Hans Moravec has completed work on a three-dimensional robotic vision system he says will allow machines to make their way through offices and homes. The technology is "more than good enough to reliably navigate robots through a general environment," he said.
Moravec's system consists of stereoscopic digital cameras and a 3D grid set up in the robot's computer brain. The system determines the robot's distance from objects by noticing the different placement of the object in the two camera images and applying a geometric equation. The grid, which is made up of 32 million digital cells, is used to help handle incomplete or potentially misleading visual data. For example, an object visible in one camera lens might be blocked from the view of the other, or a blank wall may lack distinct features that can be used for triangulation.
Moravec assigns visual input to the 3D grid, and he's come up with a statistical method of judging the reliability of the data assigned to each cell. By adjusting the parameters of the formula, Moravec says the system can interpret visual input from different environments, such as regular light and low light.
Robots outfitted with his system will automatically switch to the correct setting, he says. If a robot operating with a "lights on" mode comes close to hitting objects it didn't observe in the grid--it would notice the near-miss by other proximity sensors--it would know to change to a different setting.
"It would just have to sit there for a few seconds--sort of clear its eyes," Moravec said.
In the past few decades, bad "eyes" have been a major factor limiting robots largely to industrial environments. Expectations for people-friendly droids similar to Star Wars' C3PO haven't panned out, partly because of the difficulty of training robots to move effectively and safely through the cluttered, oft-changing settings of offices and homes.
Moravec knows as well as anyone about this challenge. He's been working on roboticand navigation since the 1970s. "It was much, much harder than we thought," he said.
But there has been momentum in recent years. The HelpMate, an R2-D2-shaped robot sold by medical products firm Pyxis, carries blood samples, medicine and meals through the corridors of more than 100 hospitals. Matsushita Electric Works is working on its own medical courier robot and expects to begin selling it next spring.
Robotic vacuum cleaners have been developed, and both Honda and Sony have built humanoid robots. Sony's SDR-4X is a 23-inch-tall walking robot equipped with 38 joints and stereo cameras imbedded in a shiny silver head. The robot avoids obstacles in its path, recognizes faces and sings.
Toys aren't the end of the story
Moravec credits Sony with building a sophisticated machine, but says his vision technology is for more practical uses. "They're building a toy at this point," he said. "I'm looking for a utility product."
Moravec initially hopes to attach his vision system to existing industrial robots. With the gift of sight, those workhorse robots will be more effective, he argues. In general, Moravec says the technology will allow robot buyers to avoid installing items such as reflective tape or bar code signs on walls that many robots need in order to get their bearings.

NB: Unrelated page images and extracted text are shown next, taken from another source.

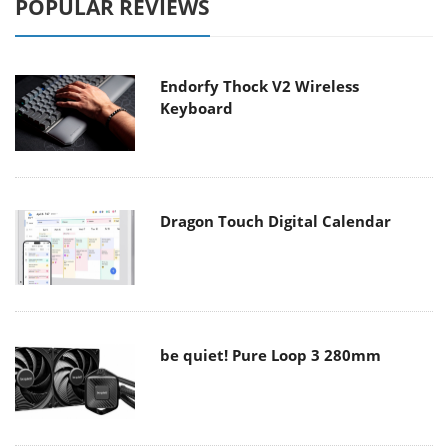
POPULAR REVIEWS
Endorfy Thock V2 Wireless
Keyboard
Dragon Touch Digital Calendar
be quiet! Pure Loop 3 280mm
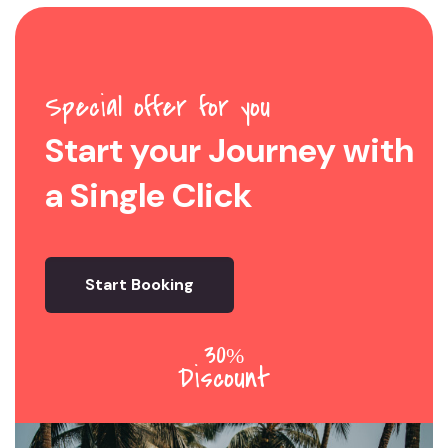
Special offer for you
Start your Journey with
a Single Click
Start Booking
30
%
Discount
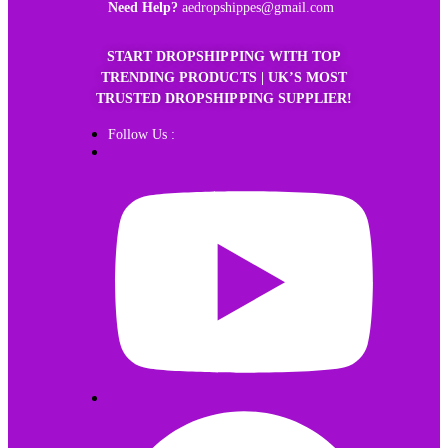
Need Help?
aedropshippes@gmail.com
START DROPSHIPPING WITH TOP
TRENDING PRODUCTS | UK’S MOST
TRUSTED DROPSHIPPING SUPPLIER!
Follow Us :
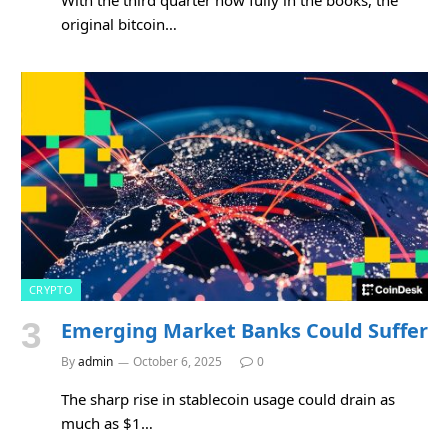
original bitcoin…
CRYPTO
Emerging Market Banks Could Suffer
By
admin
October 6, 2025
0
The sharp rise in stablecoin usage could drain as
much as $1…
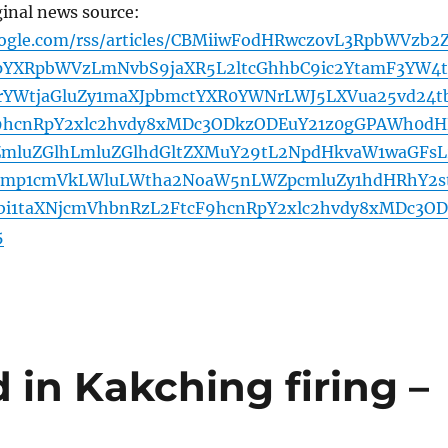
ginal news source:
oogle.com/rss/articles/CBMiiwFodHRwczovL3RpbWVzb2
YXRpbWVzLmNvbS9jaXR5L2ltcGhhbC9ic2YtamF3YW4t
1rYWtjaGluZy1maXJpbmctYXR0YWNrLWJ5LXVua25vd24t
y9hcnRpY2xlc2hvdy8xMDc3ODkzODEuY21z0gGPAWh0dH
ZmluZGlhLmluZGlhdGltZXMuY29tL2NpdHkvaW1waGFsL
pbmp1cmVkLWluLWtha2NoaW5nLWZpcmluZy1hdHRhY2s
i1taXNjcmVhbnRzL2FtcF9hcnRpY2xlc2hvdy8xMDc3OD
5
 in Kakching firing –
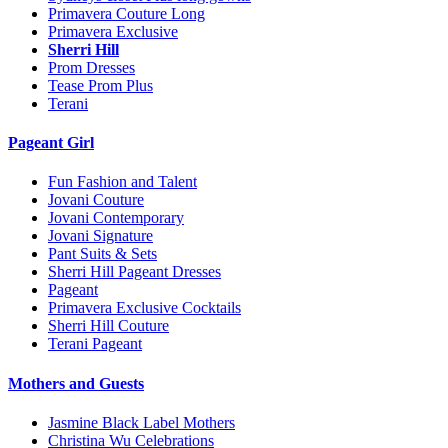
Primavera Couture Long
Primavera Exclusive
Sherri Hill
Prom Dresses
Tease Prom Plus
Terani
Pageant Girl
Fun Fashion and Talent
Jovani Couture
Jovani Contemporary
Jovani Signature
Pant Suits & Sets
Sherri Hill Pageant Dresses
Pageant
Primavera Exclusive Cocktails
Sherri Hill Couture
Terani Pageant
Mothers and Guests
Jasmine Black Label Mothers
Christina Wu Celebrations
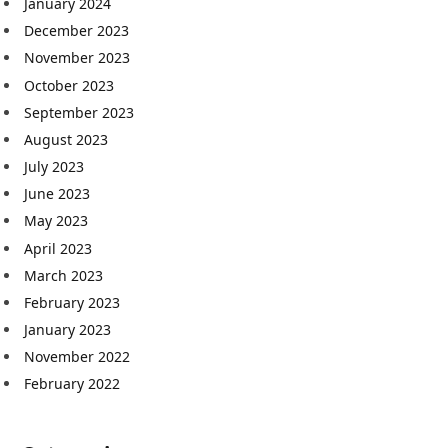
January 2024
December 2023
November 2023
October 2023
September 2023
August 2023
July 2023
June 2023
May 2023
April 2023
March 2023
February 2023
January 2023
November 2022
February 2022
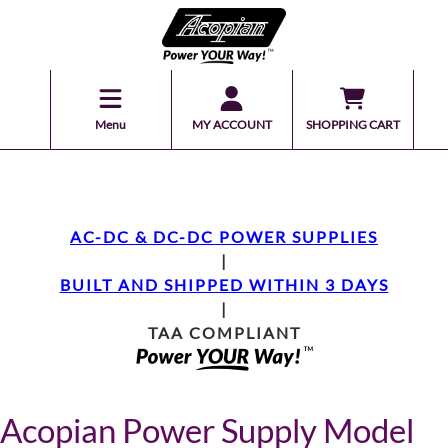
Menu
MY ACCOUNT
SHOPPING CART
AC-DC & DC-DC POWER SUPPLIES
|
BUILT AND SHIPPED WITHIN 3 DAYS
|
TAA COMPLIANT
Acopian Power Supply Model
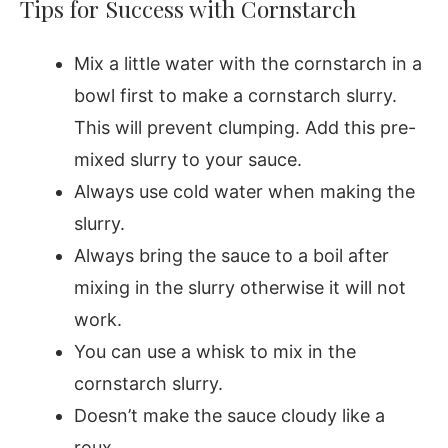
Tips for Success with Cornstarch
Mix a little water with the cornstarch in a
bowl first to make a cornstarch slurry.
This will prevent clumping. Add this pre-
mixed slurry to your sauce.
Always use cold water when making the
slurry.
Always bring the sauce to a boil after
mixing in the slurry otherwise it will not
work.
You can use a whisk to mix in the
cornstarch slurry.
Doesn’t make the sauce cloudy like a
roux.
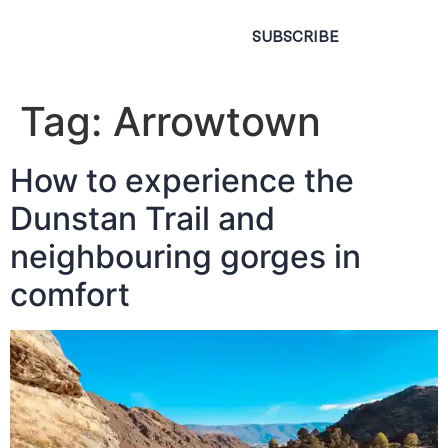
SUBSCRIBE
Tag:
Arrowtown
How to experience the
Dunstan Trail and
neighbouring gorges in
comfort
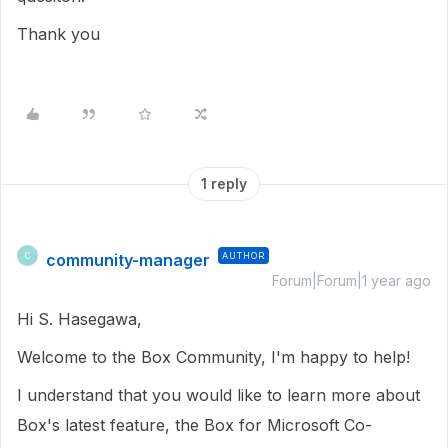
Thank you
1 reply
community-manager
AUTHOR
C
Forum|Forum|1 year ago
Hi S. Hasegawa,
Welcome to the Box Community, I'm happy to help!
I understand that you would like to learn more about
Box's latest feature, the Box for Microsoft Co-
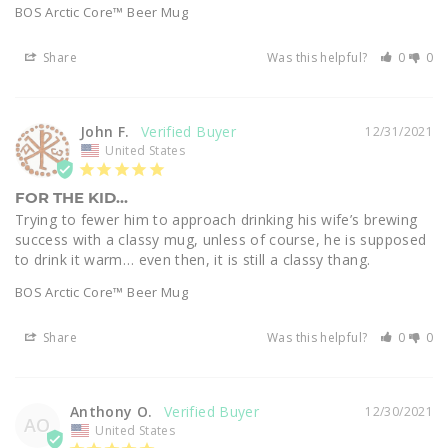
BOS Arctic Core™ Beer Mug
Share
Was this helpful?
0
0
John F.
12/31/2021
United States
FOR THE KID...
Trying to fewer him to approach drinking his wife’s brewing 
success with a classy mug, unless of course, he is supposed 
to drink it warm… even then, it is still a classy thang.
BOS Arctic Core™ Beer Mug
Share
Was this helpful?
0
0
Anthony O.
12/30/2021
AO
United States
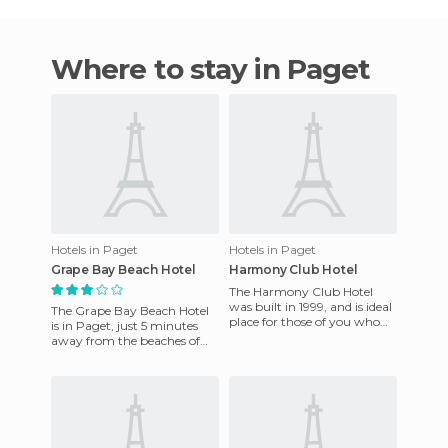
Where to stay in Paget
Hotels in Paget
Hotels in Paget
Grape Bay Beach Hotel
Harmony Club Hotel
The Harmony Club Hotel
was built in 1999, and is ideal
The Grape Bay Beach Hotel
place for those of you who
is in Paget, just 5 minutes
want to get a break from it
away from the beaches of
all and relax in a n
Hamilton. This small hotel
offers a restaurant wher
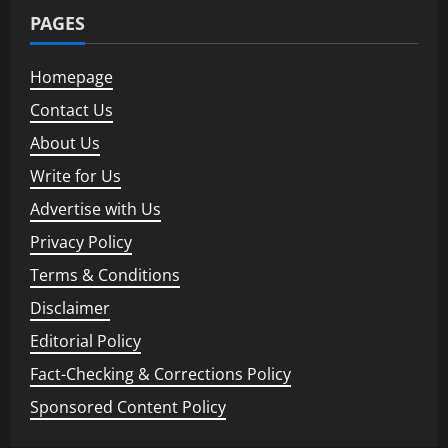
PAGES
Homepage
Contact Us
About Us
Write for Us
Advertise with Us
Privacy Policy
Terms & Conditions
Disclaimer
Editorial Policy
Fact-Checking & Corrections Policy
Sponsored Content Policy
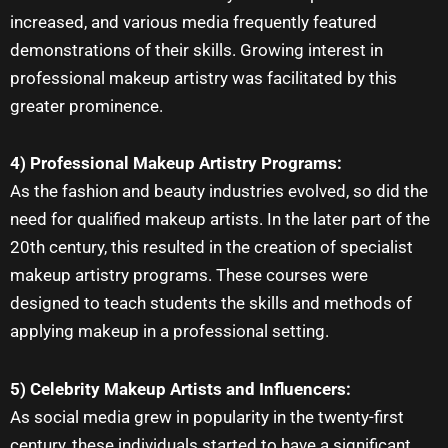
increased, and various media frequently featured
demonstrations of their skills. Growing interest in
professional makeup artistry was facilitated by this
greater prominence.
4) Professional Makeup Artistry Programs:
As the fashion and beauty industries evolved, so did the
need for qualified
makeup artists
. In the later part of the
20th century, this resulted in the creation of specialist
makeup artistry programs. These courses were
designed to teach students the skills and methods of
applying makeup in a professional setting.
5) Celebrity Makeup Artists and Influencers:
As social media grew in popularity in the twenty-first
century, these individuals started to have a significant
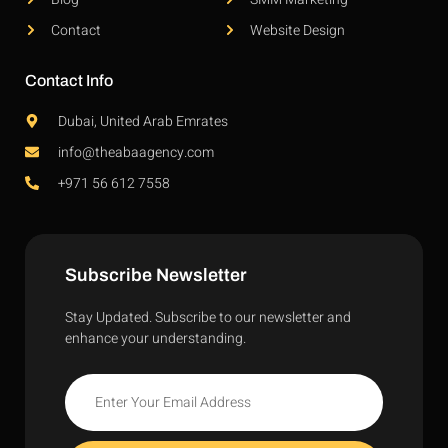
Contact
Website Design
Contact Info
Dubai, United Arab Emrates
info@theabaagency.com
+971 56 612 7558
Subscribe Newsletter
Stay Updated. Subscribe to our newsletter and
enhance your understanding.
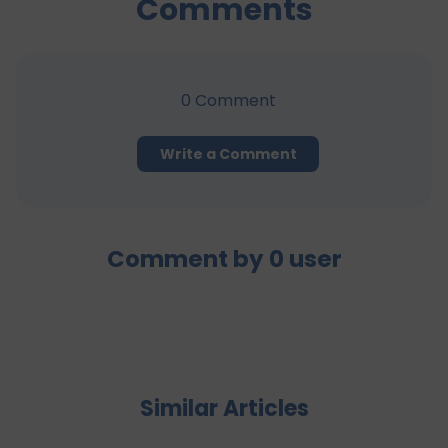
Comments
0
Comment
Write a Comment
Comment by
0
user
Similar Articles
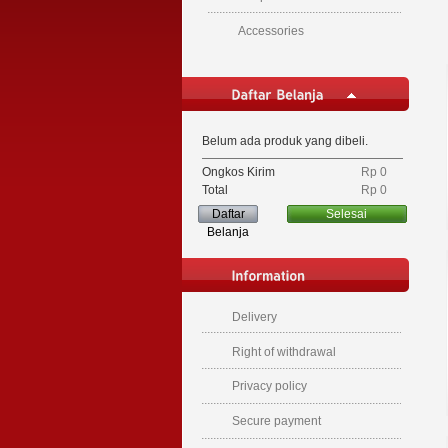
Accessories
Belum ada produk yang dibeli.
Ongkos Kirim
Rp‎ 0
Total
Rp‎ 0
Daftar
Selesai
Belanja
Delivery
Right of withdrawal
Privacy policy
Secure payment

He isn't alone in working on computer vision. Other firms tackling the topic include a Palo Alto, Calif. company called Tyzx, Vancouver-based Point Grey Research and Menlo Park, Calif.-based Videre Design.
The 3D grid distinguishes his system from these other efforts, and is better suited to handling complex, cluttered environments or those with unreliable range measurements, such as the blank wall example, Moravec says.
Another method for robotic vision now used involves laser range-finders, which measure the distance between the robot and objects by timing how quickly light bounces back. But Moravec says his technology will be less expensive in the long run. He estimates his system costs $5,000, but should decrease to $1,000 in three years thanks to ever-cheaper computer chips.
"The expensive part is the computing," he said. "But the computing is falling in cost at a very predictable rate."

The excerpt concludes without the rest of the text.